PROBLEM REQUIREMENTS » Ignoring the images, restate the records below word for word.

EXERCISE DATA »
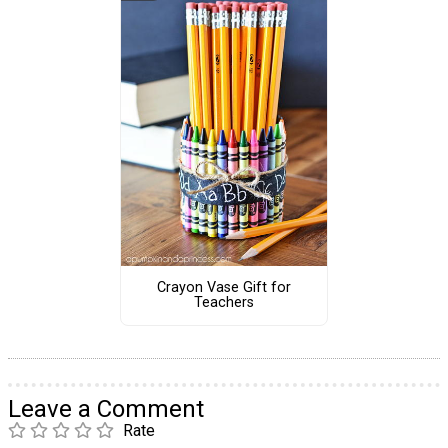
Crayon Vase Gift for
Teachers
Leave a Comment
Rate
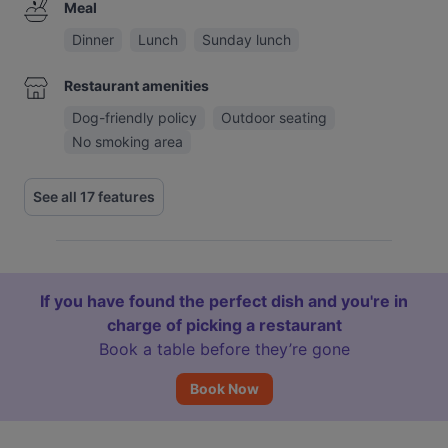
Meal
Dinner
Lunch
Sunday lunch
Restaurant amenities
Dog-friendly policy
Outdoor seating
No smoking area
See all 17 features
If you have found the perfect dish and you're in
charge of picking a restaurant
Book a table before they’re gone
Book Now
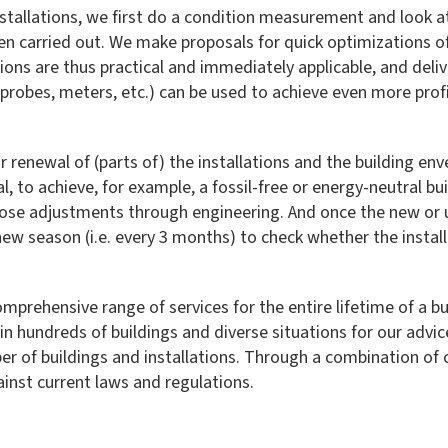
tallations, we first do a condition measurement and look a
carried out. We make proposals for quick optimizations of
ons are thus practical and immediately applicable, and delive
probes, meters, etc.) can be used to achieve even more prof
 renewal of (parts of) the installations and the building env
, to achieve, for example, a fossil-free or energy-neutral bui
ose adjustments through engineering. And once the new or u
ew season (i.e. every 3 months) to check whether the install
prehensive range of services for the entire lifetime of a bu
in hundreds of buildings and diverse situations for our advi
r of buildings and installations. Through a combination o
ainst current laws and regulations.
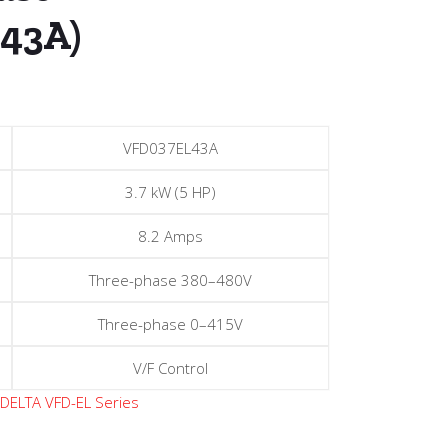
43A)
VFD037EL43A
3.7 kW (5 HP)
8.2 Amps
Three-phase 380–480V
Three-phase 0–415V
V/F Control
:
DELTA VFD-EL Series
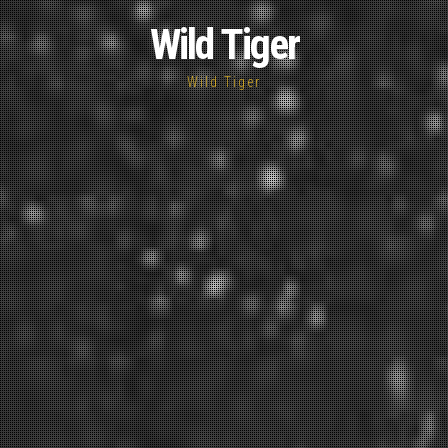
Wild Tiger
Wild Tiger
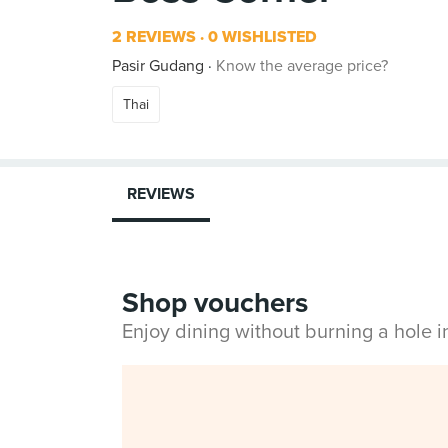
2 REVIEWS
0 WISHLISTED
Pasir Gudang
Know the average price?
Thai
REVIEWS
Shop vouchers
Enjoy dining without burning a hole 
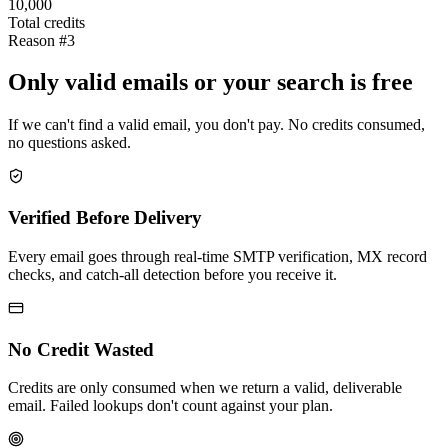
10,000
Total credits
Reason #3
Only valid emails or your search is free
If we can't find a valid email, you don't pay. No credits consumed,
no questions asked.
Verified Before Delivery
Every email goes through real-time SMTP verification, MX record
checks, and catch-all detection before you receive it.
No Credit Wasted
Credits are only consumed when we return a valid, deliverable
email. Failed lookups don't count against your plan.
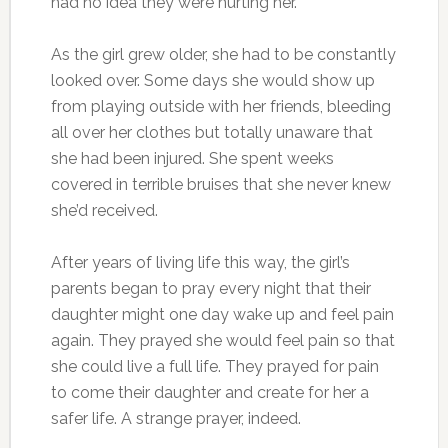
had no idea they were hurting her.
As the girl grew older, she had to be constantly
looked over. Some days she would show up
from playing outside with her friends, bleeding
all over her clothes but totally unaware that
she had been injured. She spent weeks
covered in terrible bruises that she never knew
she’d received.
After years of living life this way, the girl’s
parents began to pray every night that their
daughter might one day wake up and feel pain
again. They prayed she would feel pain so that
she could live a full life. They prayed for pain
to come their daughter and create for her a
safer life. A strange prayer, indeed.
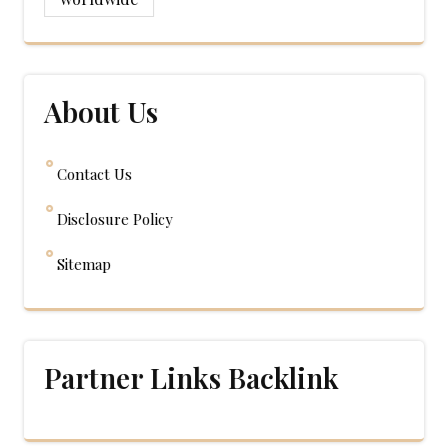
About Us
Contact Us
Disclosure Policy
Sitemap
Partner Links Backlink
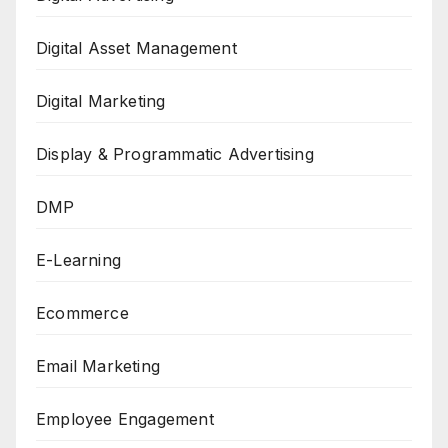
Digital Asset Management
Digital Marketing
Display & Programmatic Advertising
DMP
E-Learning
Ecommerce
Email Marketing
Employee Engagement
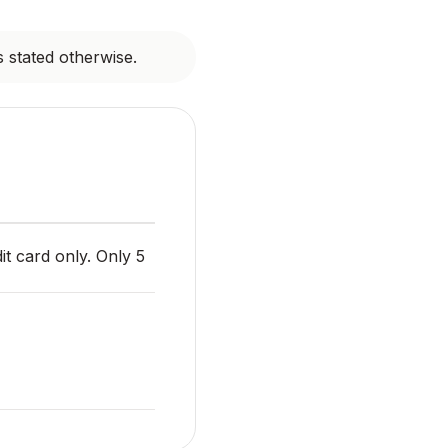
s stated otherwise.
it card only. Only 5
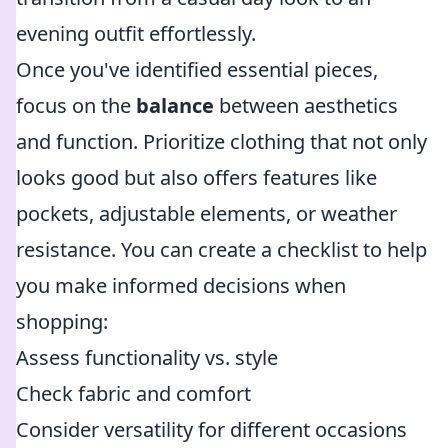
evening outfit effortlessly.
Once you've identified essential pieces,
focus on the
balance
between aesthetics
and function. Prioritize clothing that not only
looks good but also offers features like
pockets, adjustable elements, or weather
resistance. You can create a checklist to help
you make informed decisions when
shopping:
Assess functionality vs. style
Check fabric and comfort
Consider versatility for different occasions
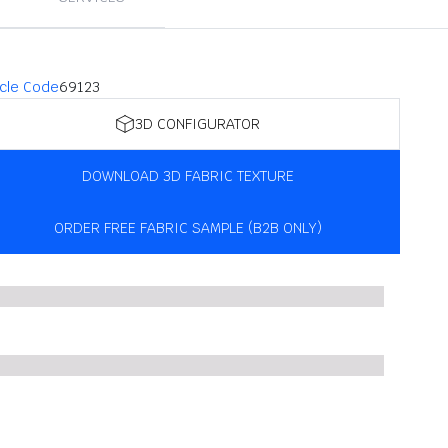
icle Code
69123
3D CONFIGURATOR
DOWNLOAD 3D FABRIC TEXTURE
ORDER FREE FABRIC SAMPLE (B2B ONLY)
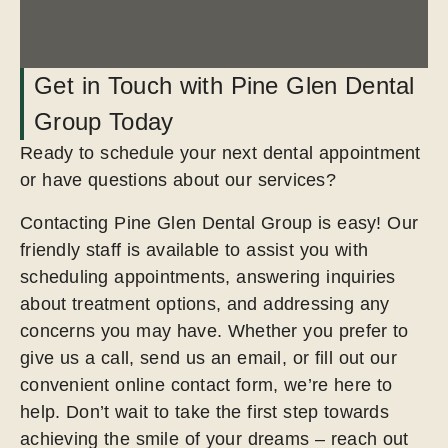
Get in Touch with Pine Glen Dental
Group Today
Ready to schedule your next dental appointment
or have questions about our services?
Contacting Pine Glen Dental Group is easy! Our
friendly staff is available to assist you with
scheduling appointments, answering inquiries
about treatment options, and addressing any
concerns you may have. Whether you prefer to
give us a call, send us an email, or fill out our
convenient online contact form, we’re here to
help. Don’t wait to take the first step towards
achieving the smile of your dreams – reach out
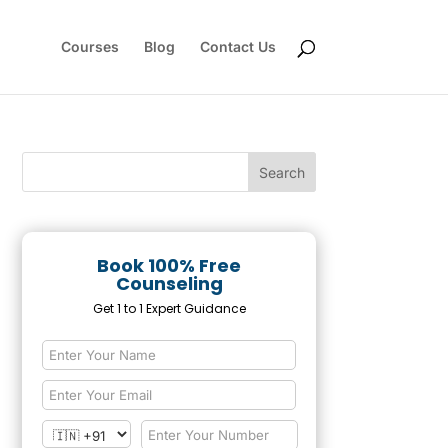
Courses
Blog
Contact Us
Book 100% Free
Counseling
Get 1 to 1 Expert Guidance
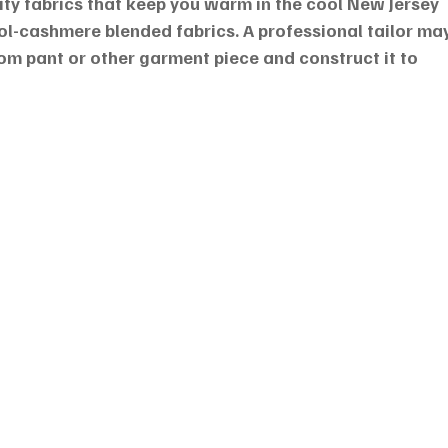
ity fabrics that keep you warm in the cool New Jersey 
ool-cashmere blended fabrics. A professional tailor may
tom pant or other garment piece and construct it to 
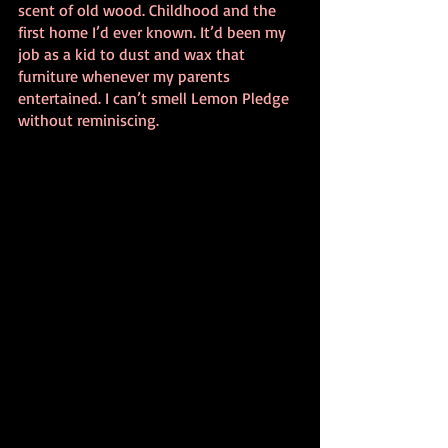
scent of old wood. Childhood and the 
first home I’d ever known. It’d been my 
job as a kid to dust and wax that 
furniture whenever my parents 
entertained. I can’t smell Lemon Pledge 
without reminiscing.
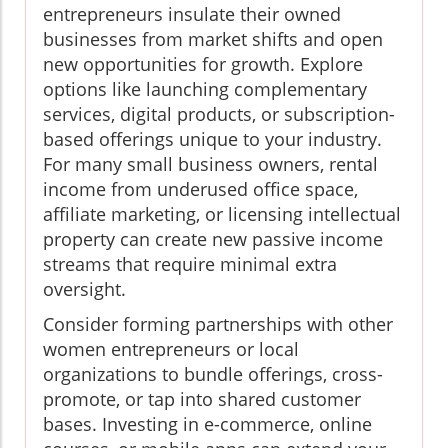
entrepreneurs insulate their owned
businesses from market shifts and open
new opportunities for growth. Explore
options like launching complementary
services, digital products, or subscription-
based offerings unique to your industry.
For many small business owners, rental
income from underused office space,
affiliate marketing, or licensing intellectual
property can create new passive income
streams that require minimal extra
oversight.
Consider forming partnerships with other
women entrepreneurs or local
organizations to bundle offerings, cross-
promote, or tap into shared customer
bases. Investing in e-commerce, online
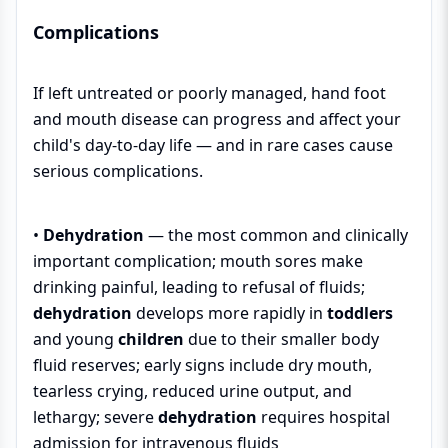
Complications
If left untreated or poorly managed, hand foot
and mouth disease can progress and affect your
child's day-to-day life — and in rare cases cause
serious complications.
•
Dehydration
— the most common and clinically
important complication; mouth sores make
drinking painful, leading to refusal of fluids;
dehydration
develops more rapidly in
toddlers
and young
children
due to their smaller body
fluid reserves; early signs include dry mouth,
tearless crying, reduced urine output, and
lethargy; severe
dehydration
requires hospital
admission for intravenous fluids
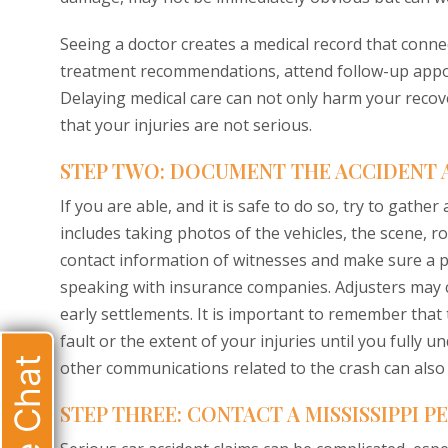
Seeing a doctor creates a medical record that connect
treatment recommendations, attend follow-up appoin
Delaying medical care can not only harm your reco
that your injuries are not serious.
STEP TWO: DOCUMENT THE ACCIDENT 
If you are able, and it is safe to do so, try to gathe
includes taking photos of the vehicles, the scene, r
contact information of witnesses and make sure a po
speaking with insurance companies. Adjusters may c
early settlements. It is important to remember that 
fault or the extent of your injuries until you fully 
Live Chat
other communications related to the crash can also b
STEP THREE: CONTACT A MISSISSIPPI 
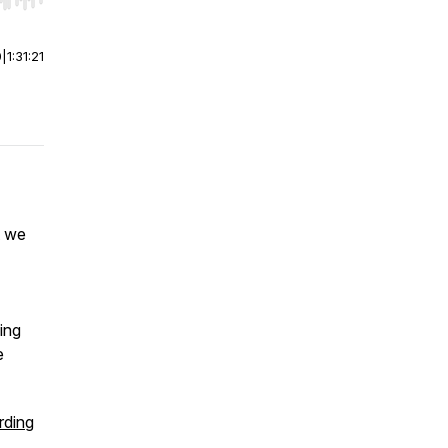
r end. Hold shift to jump forward or backward.
0
|
1:31:21
t we
ing
e
ding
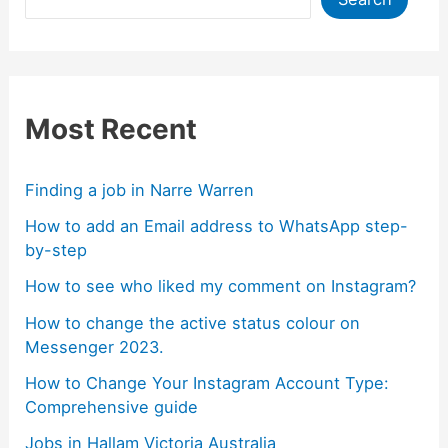
Most Recent
Finding a job in Narre Warren
How to add an Email address to WhatsApp step-
by-step
How to see who liked my comment on Instagram?
How to change the active status colour on
Messenger 2023.
How to Change Your Instagram Account Type:
Comprehensive guide
Jobs in Hallam Victoria Australia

YOUR RESPONSE »
Crayon Vase Gift for
Teachers
Leave a Comment
Rate
Meal
Dinner
Lunch
Sunday lunch
Restaurant amenities
Dog-friendly policy
Outdoor seating
No smoking area
See all 17 features
If you have found the perfect dish and you're in
charge of picking a restaurant
Book a table before they’re gone
Book Now
tallations, we first do a condition measurement and look a
carried out. We make proposals for quick optimizations of
ons are thus practical and immediately applicable, and delive
probes, meters, etc.) can be used to achieve even more prof
 renewal of (parts of) the installations and the building env
, to achieve, for example, a fossil-free or energy-neutral bui
ose adjustments through engineering. And once the new or u
ew season (i.e. every 3 months) to check whether the install
prehensive range of services for the entire lifetime of a bu
in hundreds of buildings and diverse situations for our advi
r of buildings and installations. Through a combination o
ainst current laws and regulations.
43A)
VFD037EL43A
3.7 kW (5 HP)
8.2 Amps
Three-phase 380–480V
Three-phase 0–415V
V/F Control
:
DELTA VFD-EL Series
Wild Tiger
Wild Tiger
2 REVIEWS
0 WISHLISTED
Pasir Gudang
Know the average price?
Thai
REVIEWS
Shop vouchers
Enjoy dining without burning a hole 
10,000
Total credits
Reason #3
Only valid emails or your search is free
If we can't find a valid email, you don't pay. No credits consumed,
no questions asked.
Verified Before Delivery
Every email goes through real-time SMTP verification, MX record
checks, and catch-all detection before you receive it.
No Credit Wasted
Credits are only consumed when we return a valid, deliverable
email. Failed lookups don't count against your plan.
had no idea they were hurting her.
As the girl grew older, she had to be constantly
looked over. Some days she would show up
from playing outside with her friends, bleeding
all over her clothes but totally unaware that
she had been injured. She spent weeks
covered in terrible bruises that she never knew
she’d received.
After years of living life this way, the girl’s
parents began to pray every night that their
daughter might one day wake up and feel pain
again. They prayed she would feel pain so that
she could live a full life. They prayed for pain
to come their daughter and create for her a
safer life. A strange prayer, indeed.
About Us
Contact Us
Disclosure Policy
Sitemap
Partner Links Backlink
Digital Asset Management
Digital Marketing
Display & Programmatic Advertising
DMP
E-Learning
Ecommerce
Email Marketing
Employee Engagement
s stated otherwise.
it card only. Only 5
evening outfit effortlessly.
Once you've identified essential pieces,
focus on the
balance
between aesthetics
and function. Prioritize clothing that not only
looks good but also offers features like
pockets, adjustable elements, or weather
resistance. You can create a checklist to help
you make informed decisions when
shopping:
Assess functionality vs. style
Check fabric and comfort
Consider versatility for different occasions
icle Code
69123
3D CONFIGURATOR
DOWNLOAD 3D FABRIC TEXTURE
ORDER FREE FABRIC SAMPLE (B2B ONLY)
Get in Touch with Pine Glen Dental
Group Today
Ready to schedule your next dental appointment
or have questions about our services?
Contacting Pine Glen Dental Group is easy! Our
friendly staff is available to assist you with
scheduling appointments, answering inquiries
about treatment options, and addressing any
concerns you may have. Whether you prefer to
give us a call, send us an email, or fill out our
convenient online contact form, we’re here to
help. Don’t wait to take the first step towards
achieving the smile of your dreams – reach out
Courses
Blog
Contact Us
Book 100% Free
Counseling
Get 1 to 1 Expert Guidance
ity fabrics that keep you warm in the cool New Jersey 
ool-cashmere blended fabrics. A professional tailor may
tom pant or other garment piece and construct it to 
scent of old wood. Childhood and the 
first home I’d ever known. It’d been my 
job as a kid to dust and wax that 
furniture whenever my parents 
entertained. I can’t smell Lemon Pledge 
without reminiscing.
entrepreneurs insulate their owned
businesses from market shifts and open
new opportunities for growth. Explore
options like launching complementary
services, digital products, or subscription-
based offerings unique to your industry.
For many small business owners, rental
income from underused office space,
affiliate marketing, or licensing intellectual
property can create new passive income
streams that require minimal extra
oversight.
Consider forming partnerships with other
women entrepreneurs or local
organizations to bundle offerings, cross-
promote, or tap into shared customer
bases. Investing in e-commerce, online
Complications
If left untreated or poorly managed, hand foot
and mouth disease can progress and affect your
child's day-to-day life — and in rare cases cause
serious complications.
•
Dehydration
— the most common and clinically
important complication; mouth sores make
drinking painful, leading to refusal of fluids;
dehydration
develops more rapidly in
toddlers
and young
children
due to their smaller body
fluid reserves; early signs include dry mouth,
tearless crying, reduced urine output, and
lethargy; severe
dehydration
requires hospital
admission for intravenous fluids
Seeing a doctor creates a medical record that connect
treatment recommendations, attend follow-up appoin
Delaying medical care can not only harm your reco
that your injuries are not serious.
STEP TWO: DOCUMENT THE ACCIDENT 
If you are able, and it is safe to do so, try to gathe
includes taking photos of the vehicles, the scene, r
contact information of witnesses and make sure a po
speaking with insurance companies. Adjusters may c
early settlements. It is important to remember that 
fault or the extent of your injuries until you fully 
Live Chat
other communications related to the crash can also b
STEP THREE: CONTACT A MISSISSIPPI 
r end. Hold shift to jump forward or backward.
0
|
1:31:21
t we
ing
e
ding
Most Recent
Finding a job in Narre Warren
How to add an Email address to WhatsApp step-
by-step
How to see who liked my comment on Instagram?
How to change the active status colour on
Messenger 2023.
How to Change Your Instagram Account Type:
Comprehensive guide
Jobs in Hallam Victoria Australia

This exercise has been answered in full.